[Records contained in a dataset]

-*-

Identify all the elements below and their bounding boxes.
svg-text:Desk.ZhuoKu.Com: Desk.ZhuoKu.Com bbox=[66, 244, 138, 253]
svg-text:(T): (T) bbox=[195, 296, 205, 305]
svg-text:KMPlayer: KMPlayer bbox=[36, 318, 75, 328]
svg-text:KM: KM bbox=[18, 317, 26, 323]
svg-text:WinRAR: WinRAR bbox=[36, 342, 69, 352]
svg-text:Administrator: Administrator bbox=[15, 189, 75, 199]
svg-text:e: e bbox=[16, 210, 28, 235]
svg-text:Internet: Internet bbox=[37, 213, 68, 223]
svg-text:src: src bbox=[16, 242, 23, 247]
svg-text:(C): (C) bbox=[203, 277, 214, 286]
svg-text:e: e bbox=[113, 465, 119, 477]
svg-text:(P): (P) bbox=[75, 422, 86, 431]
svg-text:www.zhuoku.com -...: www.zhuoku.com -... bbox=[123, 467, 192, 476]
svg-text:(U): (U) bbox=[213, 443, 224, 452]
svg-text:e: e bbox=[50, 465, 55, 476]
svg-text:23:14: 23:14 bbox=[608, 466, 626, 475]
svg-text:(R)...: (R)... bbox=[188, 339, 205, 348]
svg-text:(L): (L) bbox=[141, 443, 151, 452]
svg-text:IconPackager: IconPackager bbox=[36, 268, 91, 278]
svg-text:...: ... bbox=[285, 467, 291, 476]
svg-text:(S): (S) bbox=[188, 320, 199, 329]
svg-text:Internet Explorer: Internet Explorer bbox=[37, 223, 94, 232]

-*-

* [Work instructions]
Report each line of the records that holds the word "Internet".

* [Written response]
svg-text:Internet: Internet bbox=[37, 213, 68, 223]
svg-text:Internet Explorer: Internet Explorer bbox=[37, 223, 94, 232]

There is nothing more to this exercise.